_Prompt:_ A precise reproduction of every record below is needed, minus the pictures.

*** Block opens ***

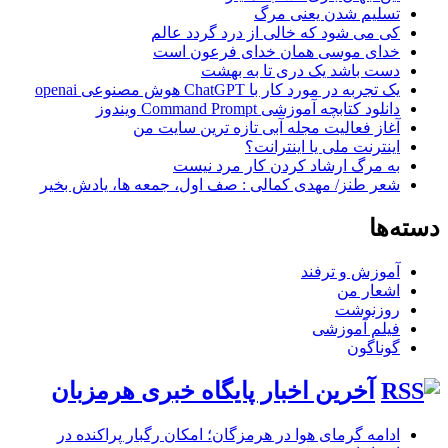
تسلیم شدن یعنی مرگ
کی می شود که خالی از درد گردد عالم
خدای موسی همان خدای فرعون است
دست باشد یک دری تا به بهشت
یک تجربه در مورد کار با ChatGPT هوش مصنوعی openai
دانلود کتابچه آموزشی Command Prompt ویندوز
آغاز فعالیت مجله آبی تازه ترین سایت من
اینترنت ملی یا اینترانت؟
به مرگ ارشاد کردن کار مرد نیست
شعر طنز/ مهدی کمالی : صف اول، جمعه ها، یادش بخیر
دسته‌ها
آموزش و ترفند
اشعار من
روزنوشت
فیلم آموزشی
گوناگون
آخرین اخبار پایگاه خبری هرمزبان
ادامه گرمای هوا در هرمزگان؛ امکان رگبار پراکنده در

*** Block closes ***

_Task result:_
تسلیم شدن یعنی مرگ
کی می شود که خالی از درد گردد عالم
خدای موسی همان خدای فرعون است
دست باشد یک دری تا به بهشت
یک تجربه در مورد کار با ChatGPT هوش مصنوعی openai
دانلود کتابچه آموزشی Command Prompt ویندوز
آغاز فعالیت مجله آبی تازه ترین سایت من
اینترنت ملی یا اینترانت؟
به مرگ ارشاد کردن کار مرد نیست
شعر طنز/ مهدی کمالی : صف اول، جمعه ها، یادش بخیر
دسته‌ها
آموزش و ترفند
اشعار من
روزنوشت
فیلم آموزشی
گوناگون
آخرین اخبار پایگاه خبری هرمزبان
ادامه گرمای هوا در هرمزگان؛ امکان رگبار پراکنده در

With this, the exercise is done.